> **WHAT THE TASK ASKS**
In the listing that follows, locate the line containing "and more. We" and the line containing "and sealing of the tank". Retype exactly those two lines and every line between them, and nothing more.

> **SOURCE DATA**

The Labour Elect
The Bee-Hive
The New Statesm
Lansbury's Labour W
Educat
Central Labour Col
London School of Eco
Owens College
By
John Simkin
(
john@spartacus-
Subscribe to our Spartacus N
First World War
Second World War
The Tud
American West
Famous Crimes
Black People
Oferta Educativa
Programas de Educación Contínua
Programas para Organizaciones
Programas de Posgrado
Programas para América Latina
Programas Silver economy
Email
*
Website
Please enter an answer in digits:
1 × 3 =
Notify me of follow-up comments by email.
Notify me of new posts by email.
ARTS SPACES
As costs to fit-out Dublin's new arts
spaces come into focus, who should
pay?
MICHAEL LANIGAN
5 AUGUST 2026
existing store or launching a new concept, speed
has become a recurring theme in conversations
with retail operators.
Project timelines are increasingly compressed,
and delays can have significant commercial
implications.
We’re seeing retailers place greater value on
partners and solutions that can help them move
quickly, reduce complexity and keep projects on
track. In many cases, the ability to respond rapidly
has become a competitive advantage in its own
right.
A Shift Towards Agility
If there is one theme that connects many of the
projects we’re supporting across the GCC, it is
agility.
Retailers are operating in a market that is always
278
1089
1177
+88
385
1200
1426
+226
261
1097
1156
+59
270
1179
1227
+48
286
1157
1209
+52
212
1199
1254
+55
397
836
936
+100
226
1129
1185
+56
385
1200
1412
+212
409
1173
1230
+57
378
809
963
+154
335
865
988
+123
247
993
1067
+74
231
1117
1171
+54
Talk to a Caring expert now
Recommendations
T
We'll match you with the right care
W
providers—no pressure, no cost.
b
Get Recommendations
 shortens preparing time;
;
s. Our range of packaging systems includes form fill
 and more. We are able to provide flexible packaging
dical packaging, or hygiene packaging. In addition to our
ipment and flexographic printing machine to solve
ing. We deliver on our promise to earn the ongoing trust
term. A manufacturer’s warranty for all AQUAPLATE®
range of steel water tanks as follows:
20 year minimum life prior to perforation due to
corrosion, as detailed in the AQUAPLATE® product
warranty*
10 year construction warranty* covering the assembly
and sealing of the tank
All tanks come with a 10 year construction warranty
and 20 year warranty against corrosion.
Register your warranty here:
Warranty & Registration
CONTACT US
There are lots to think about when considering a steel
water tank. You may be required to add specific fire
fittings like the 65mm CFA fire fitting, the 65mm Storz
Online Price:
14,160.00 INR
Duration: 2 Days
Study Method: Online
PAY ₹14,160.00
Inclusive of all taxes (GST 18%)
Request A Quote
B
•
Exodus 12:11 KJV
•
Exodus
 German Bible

> **WRITTEN ANSWER**
 and more. We are able to provide flexible packaging
dical packaging, or hygiene packaging. In addition to our
ipment and flexographic printing machine to solve
ing. We deliver on our promise to earn the ongoing trust
term. A manufacturer’s warranty for all AQUAPLATE®
range of steel water tanks as follows:
20 year minimum life prior to perforation due to
corrosion, as detailed in the AQUAPLATE® product
warranty*
10 year construction warranty* covering the assembly
and sealing of the tank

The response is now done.